_TASK:_ Reprint the lines below as they are, minus the pictures.

_ENTRIES SUPPLIED:_

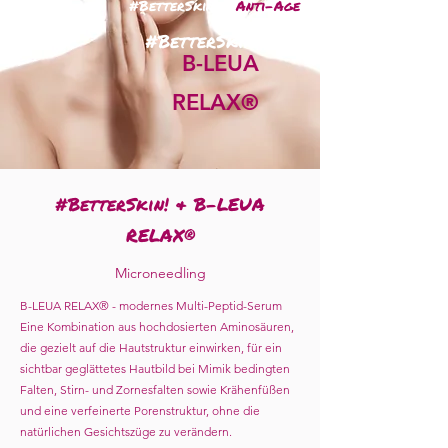
#BetterSkin! &
Anti-Age
#BetterSkin!
B-LEUA
RELAX®
#BetterSkin! & B-LEUA
RELAX®
Microneedling
B-LEUA RELAX® - modernes Multi-Peptid-Serum
Eine Kombination aus hochdosierten Aminosäuren,
die gezielt auf die Hautstruktur einwirken, für ein
sichtbar geglättetes Hautbild bei Mimik bedingten
Falten, Stirn- und Zornesfalten sowie Krähenfüßen
und eine verfeinerte Porenstruktur, ohne die
natürlichen Gesichtszüge zu verändern.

_TASK RESPONSE:_
#BetterSkin! &
Anti-Age
#BetterSkin!
B-LEUA
RELAX®
#BetterSkin! & B-LEUA
RELAX®
Microneedling
B-LEUA RELAX® - modernes Multi-Peptid-Serum
Eine Kombination aus hochdosierten Aminosäuren,
die gezielt auf die Hautstruktur einwirken, für ein
sichtbar geglättetes Hautbild bei Mimik bedingten
Falten, Stirn- und Zornesfalten sowie Krähenfüßen
und eine verfeinerte Porenstruktur, ohne die
natürlichen Gesichtszüge zu verändern.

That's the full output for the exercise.